The Challenger disaster: A tragic lesson in data analysis …

June 6, 2016

Well-intended engineers correctly interpreted the wrong data.

Excerpted from Everydata: The Misinformation Hidden in the Little Data You Consume Every Day


I’m sure all baby-boomers have a vivid recollection, but for younger readers, here’s some background …

“On the morning of 28 January 1986, the Space Shuttle Challenger, mission 51– L, rose into the cold blue sky over the Cape. To exuberant spectators and breathless flight controllers, the launch appeared normal. Within 73 seconds after liftoff, however, the external tank ruptured, its liquid fuel exploded, and Challenger broke apart.”



What happened?

“The specific failure,” noted the Report of the Presidential Commission on the Space Shuttle Challenger Accident, “was the destruction of the seals that are intended to prevent hot gases from leaking.…”

Investigators quickly focused their attention on a key part of the seals— the rubber O-rings that went in between two sections of the solid rocket motor— the “tang” and the “clevis.”

The O-rings on the Challenger needed to be flexible enough to compress and expand, sometimes within milliseconds.

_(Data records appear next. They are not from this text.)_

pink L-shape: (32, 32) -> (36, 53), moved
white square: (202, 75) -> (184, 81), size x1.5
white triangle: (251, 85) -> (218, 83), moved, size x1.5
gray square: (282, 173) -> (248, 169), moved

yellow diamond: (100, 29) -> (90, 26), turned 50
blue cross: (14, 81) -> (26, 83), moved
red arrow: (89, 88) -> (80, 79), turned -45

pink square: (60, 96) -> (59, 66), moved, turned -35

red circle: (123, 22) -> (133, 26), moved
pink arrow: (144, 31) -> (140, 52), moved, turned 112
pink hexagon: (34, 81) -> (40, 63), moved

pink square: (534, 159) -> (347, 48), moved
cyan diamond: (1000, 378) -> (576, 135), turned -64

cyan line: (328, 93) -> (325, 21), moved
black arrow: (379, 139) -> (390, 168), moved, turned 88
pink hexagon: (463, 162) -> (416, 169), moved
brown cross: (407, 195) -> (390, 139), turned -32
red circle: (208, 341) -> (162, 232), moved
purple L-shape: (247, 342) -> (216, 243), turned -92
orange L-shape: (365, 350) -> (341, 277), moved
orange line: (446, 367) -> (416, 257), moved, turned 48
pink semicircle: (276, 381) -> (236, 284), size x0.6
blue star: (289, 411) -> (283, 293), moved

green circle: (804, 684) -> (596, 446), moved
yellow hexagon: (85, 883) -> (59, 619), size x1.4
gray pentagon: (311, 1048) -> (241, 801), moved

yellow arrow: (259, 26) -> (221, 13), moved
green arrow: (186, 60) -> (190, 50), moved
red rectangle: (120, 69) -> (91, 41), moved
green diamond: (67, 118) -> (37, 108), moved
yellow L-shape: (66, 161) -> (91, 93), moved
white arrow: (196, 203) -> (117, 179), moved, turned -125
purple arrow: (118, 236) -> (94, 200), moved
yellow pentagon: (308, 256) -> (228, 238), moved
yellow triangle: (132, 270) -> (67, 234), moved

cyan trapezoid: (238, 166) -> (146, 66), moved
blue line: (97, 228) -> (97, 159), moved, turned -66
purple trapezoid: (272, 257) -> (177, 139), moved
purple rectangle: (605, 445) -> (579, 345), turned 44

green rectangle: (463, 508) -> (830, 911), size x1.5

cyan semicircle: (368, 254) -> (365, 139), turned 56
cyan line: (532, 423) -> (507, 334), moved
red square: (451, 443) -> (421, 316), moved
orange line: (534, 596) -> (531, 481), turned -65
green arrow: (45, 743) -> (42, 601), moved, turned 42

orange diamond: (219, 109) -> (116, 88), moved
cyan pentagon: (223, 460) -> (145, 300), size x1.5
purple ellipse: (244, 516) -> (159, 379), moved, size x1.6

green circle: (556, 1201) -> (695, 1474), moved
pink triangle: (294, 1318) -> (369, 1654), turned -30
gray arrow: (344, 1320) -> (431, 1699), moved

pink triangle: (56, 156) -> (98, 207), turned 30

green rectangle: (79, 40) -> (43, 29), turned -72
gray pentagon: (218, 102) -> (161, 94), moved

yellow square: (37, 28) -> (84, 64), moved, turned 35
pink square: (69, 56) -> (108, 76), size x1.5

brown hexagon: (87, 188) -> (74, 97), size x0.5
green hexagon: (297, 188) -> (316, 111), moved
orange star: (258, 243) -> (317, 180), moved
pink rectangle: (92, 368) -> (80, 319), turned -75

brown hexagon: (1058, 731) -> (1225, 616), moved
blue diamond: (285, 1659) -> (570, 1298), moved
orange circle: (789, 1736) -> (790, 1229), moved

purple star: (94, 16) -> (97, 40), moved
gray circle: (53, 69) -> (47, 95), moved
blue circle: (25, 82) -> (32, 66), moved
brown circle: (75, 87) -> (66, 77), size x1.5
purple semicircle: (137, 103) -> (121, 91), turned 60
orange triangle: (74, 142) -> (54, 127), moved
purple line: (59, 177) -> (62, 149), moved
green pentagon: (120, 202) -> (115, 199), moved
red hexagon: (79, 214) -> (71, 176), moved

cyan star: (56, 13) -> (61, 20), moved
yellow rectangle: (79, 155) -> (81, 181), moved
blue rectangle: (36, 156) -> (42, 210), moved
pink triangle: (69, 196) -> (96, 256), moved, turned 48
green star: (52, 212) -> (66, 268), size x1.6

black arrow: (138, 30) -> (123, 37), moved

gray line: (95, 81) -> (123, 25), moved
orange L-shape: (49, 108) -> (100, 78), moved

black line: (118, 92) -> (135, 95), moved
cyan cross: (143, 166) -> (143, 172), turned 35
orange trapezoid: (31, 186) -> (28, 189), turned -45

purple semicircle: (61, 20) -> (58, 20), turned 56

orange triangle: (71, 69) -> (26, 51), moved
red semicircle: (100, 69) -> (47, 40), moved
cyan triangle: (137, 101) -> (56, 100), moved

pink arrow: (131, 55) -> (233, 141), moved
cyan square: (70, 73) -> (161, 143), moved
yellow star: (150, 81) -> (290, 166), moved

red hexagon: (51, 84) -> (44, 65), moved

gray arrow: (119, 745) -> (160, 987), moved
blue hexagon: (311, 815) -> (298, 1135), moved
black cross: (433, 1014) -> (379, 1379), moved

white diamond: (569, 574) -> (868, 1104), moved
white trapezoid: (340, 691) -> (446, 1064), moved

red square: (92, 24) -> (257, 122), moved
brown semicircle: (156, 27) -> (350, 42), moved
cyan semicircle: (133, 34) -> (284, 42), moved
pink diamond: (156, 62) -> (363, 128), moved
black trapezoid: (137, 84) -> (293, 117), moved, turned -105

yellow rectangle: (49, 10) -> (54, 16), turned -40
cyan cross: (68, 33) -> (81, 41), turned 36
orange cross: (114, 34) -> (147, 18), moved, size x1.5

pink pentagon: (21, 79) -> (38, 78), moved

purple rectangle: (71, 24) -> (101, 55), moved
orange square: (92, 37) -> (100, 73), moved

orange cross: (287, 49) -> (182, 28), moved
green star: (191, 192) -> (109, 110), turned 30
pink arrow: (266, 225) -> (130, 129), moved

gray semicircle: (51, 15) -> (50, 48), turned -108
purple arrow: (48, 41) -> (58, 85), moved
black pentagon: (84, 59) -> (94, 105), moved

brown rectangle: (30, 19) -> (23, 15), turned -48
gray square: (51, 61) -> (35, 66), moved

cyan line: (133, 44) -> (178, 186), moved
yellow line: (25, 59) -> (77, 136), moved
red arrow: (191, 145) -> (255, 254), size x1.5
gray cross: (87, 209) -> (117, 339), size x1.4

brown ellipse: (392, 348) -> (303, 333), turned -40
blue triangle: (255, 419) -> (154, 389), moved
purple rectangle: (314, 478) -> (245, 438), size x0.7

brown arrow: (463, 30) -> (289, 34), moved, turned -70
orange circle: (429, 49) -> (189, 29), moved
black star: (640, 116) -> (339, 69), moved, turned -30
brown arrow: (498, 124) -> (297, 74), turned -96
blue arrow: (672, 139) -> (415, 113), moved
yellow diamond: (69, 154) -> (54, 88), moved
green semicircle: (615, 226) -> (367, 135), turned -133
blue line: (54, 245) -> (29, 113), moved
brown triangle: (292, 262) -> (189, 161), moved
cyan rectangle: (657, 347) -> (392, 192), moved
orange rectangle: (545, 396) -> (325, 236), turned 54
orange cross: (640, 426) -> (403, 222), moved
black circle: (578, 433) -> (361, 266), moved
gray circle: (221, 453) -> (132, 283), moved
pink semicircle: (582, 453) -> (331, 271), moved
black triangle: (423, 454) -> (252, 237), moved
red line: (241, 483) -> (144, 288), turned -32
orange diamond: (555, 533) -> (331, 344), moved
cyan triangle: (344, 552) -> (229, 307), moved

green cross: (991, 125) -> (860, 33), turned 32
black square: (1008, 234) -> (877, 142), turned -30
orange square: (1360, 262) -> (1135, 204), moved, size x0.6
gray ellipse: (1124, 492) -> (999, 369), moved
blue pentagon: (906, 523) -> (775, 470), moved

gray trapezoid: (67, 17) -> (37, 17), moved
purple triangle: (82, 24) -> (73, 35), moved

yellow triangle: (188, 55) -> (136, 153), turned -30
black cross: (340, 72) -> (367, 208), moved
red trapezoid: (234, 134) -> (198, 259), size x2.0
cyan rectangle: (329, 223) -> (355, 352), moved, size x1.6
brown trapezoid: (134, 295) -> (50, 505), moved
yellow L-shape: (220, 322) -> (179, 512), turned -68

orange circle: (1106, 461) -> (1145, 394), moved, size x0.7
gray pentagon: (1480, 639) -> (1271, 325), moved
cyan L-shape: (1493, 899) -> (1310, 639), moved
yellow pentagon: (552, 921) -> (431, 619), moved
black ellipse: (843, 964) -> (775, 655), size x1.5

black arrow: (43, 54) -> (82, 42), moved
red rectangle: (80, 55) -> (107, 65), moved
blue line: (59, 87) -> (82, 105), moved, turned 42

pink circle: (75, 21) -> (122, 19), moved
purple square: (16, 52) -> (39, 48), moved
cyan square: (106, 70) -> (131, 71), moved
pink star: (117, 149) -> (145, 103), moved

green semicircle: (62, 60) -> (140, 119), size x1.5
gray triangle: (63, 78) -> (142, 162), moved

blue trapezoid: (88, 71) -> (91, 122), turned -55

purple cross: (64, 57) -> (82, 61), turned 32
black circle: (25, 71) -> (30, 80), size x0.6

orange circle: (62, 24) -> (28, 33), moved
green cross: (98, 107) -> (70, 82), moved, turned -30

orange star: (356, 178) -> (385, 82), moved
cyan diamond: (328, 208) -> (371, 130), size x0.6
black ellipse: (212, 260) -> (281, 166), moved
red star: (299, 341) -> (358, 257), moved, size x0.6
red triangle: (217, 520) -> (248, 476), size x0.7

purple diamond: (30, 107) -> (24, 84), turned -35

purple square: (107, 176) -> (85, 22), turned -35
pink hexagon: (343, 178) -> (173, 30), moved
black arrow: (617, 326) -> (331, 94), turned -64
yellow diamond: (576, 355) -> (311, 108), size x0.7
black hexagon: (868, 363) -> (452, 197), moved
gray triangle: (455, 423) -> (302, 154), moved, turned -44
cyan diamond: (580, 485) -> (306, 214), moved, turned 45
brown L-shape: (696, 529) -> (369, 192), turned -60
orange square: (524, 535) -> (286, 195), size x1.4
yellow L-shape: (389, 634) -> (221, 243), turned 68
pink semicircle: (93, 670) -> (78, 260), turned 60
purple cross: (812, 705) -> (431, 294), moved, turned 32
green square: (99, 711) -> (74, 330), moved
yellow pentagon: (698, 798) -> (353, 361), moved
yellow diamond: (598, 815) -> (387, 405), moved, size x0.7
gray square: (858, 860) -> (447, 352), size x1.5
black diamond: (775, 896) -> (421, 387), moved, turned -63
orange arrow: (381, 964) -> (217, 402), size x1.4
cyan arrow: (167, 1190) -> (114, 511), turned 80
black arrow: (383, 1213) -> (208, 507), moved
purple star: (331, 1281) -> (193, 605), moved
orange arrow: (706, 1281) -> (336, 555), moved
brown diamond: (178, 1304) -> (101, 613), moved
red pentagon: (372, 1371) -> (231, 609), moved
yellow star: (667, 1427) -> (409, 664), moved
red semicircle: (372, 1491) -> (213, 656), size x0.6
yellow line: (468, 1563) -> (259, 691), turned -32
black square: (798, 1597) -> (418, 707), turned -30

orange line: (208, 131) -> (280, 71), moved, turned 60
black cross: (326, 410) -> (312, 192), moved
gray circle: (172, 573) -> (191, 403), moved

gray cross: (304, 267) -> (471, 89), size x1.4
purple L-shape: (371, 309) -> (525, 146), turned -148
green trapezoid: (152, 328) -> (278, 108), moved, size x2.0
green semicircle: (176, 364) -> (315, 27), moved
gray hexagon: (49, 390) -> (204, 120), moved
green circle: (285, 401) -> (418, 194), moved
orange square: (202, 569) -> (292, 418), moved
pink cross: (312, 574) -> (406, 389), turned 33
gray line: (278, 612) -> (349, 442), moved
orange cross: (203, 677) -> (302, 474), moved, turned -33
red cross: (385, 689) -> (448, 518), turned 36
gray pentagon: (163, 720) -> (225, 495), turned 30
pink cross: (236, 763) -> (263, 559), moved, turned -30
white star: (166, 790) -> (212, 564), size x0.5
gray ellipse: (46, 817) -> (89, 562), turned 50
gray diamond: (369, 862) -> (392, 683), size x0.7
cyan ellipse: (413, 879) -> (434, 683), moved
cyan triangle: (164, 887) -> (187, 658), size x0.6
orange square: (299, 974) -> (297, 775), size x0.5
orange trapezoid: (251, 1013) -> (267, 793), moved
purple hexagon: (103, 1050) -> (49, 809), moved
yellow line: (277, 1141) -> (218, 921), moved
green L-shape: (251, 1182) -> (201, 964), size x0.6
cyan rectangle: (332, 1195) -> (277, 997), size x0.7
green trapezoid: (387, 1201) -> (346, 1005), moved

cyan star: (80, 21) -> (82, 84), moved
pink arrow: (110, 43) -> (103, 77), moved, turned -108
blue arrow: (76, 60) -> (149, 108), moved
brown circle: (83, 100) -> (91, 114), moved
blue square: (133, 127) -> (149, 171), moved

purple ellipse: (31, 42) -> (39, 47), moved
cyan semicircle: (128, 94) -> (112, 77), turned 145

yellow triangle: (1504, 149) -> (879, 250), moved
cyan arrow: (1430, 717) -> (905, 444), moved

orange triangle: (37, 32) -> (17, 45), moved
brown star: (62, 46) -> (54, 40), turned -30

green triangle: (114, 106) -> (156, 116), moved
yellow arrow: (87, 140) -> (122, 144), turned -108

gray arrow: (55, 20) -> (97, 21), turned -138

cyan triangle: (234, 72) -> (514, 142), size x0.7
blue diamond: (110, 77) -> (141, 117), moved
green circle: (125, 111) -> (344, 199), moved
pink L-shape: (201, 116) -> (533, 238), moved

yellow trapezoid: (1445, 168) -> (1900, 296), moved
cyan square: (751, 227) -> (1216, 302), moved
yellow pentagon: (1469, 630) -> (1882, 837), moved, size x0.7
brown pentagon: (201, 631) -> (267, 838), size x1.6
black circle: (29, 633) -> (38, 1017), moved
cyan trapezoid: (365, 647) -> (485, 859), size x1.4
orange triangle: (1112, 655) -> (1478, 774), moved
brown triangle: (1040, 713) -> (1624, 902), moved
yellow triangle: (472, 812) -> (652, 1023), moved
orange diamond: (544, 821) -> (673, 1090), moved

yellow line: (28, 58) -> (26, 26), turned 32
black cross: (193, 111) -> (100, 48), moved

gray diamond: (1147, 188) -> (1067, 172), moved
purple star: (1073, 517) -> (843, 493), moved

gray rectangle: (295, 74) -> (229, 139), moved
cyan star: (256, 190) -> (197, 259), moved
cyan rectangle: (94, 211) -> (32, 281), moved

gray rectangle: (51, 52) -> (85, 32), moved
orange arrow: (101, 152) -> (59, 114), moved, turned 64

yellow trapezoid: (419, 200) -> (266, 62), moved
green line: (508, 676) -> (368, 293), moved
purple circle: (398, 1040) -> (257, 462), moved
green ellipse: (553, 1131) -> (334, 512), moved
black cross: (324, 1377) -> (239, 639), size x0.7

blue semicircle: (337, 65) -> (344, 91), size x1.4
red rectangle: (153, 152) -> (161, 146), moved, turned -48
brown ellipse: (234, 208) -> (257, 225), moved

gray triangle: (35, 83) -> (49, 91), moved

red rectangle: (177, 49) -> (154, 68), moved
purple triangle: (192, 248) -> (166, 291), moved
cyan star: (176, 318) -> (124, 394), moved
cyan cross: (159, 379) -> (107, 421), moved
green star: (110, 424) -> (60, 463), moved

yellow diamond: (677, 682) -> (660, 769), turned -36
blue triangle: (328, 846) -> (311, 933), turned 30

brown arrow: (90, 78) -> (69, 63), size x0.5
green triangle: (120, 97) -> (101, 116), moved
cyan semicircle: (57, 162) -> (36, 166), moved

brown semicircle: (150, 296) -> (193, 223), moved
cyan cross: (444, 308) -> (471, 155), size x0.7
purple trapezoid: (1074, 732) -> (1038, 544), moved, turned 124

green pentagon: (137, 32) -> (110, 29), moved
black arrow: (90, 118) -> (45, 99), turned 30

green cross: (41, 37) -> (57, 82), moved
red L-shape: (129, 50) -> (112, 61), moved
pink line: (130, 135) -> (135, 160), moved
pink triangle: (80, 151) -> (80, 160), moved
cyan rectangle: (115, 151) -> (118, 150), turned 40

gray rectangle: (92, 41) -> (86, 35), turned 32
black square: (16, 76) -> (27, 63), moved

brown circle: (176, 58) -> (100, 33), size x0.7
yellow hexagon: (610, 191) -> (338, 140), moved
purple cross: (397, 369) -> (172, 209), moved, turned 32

But O-ring resiliency “is directly related to its temperature… a warm O-ring will follow the opening of the tang-to-clevis gap. A cold O-ring may not.”

In fact, investigators found that a compressed O-ring is five times more responsive at 75 degrees Fahrenheit than at 30 degrees Fahrenheit.

The air temperature at launch was 36 degrees Fahrenheit.

The commission’s report found “it is probable” that the O-rings were not compressing and expanding as needed.

The resulting gap allowed the gases to escape, destroying the Challenger.


So why didn’t engineers stop the launch, given the cold temperatures?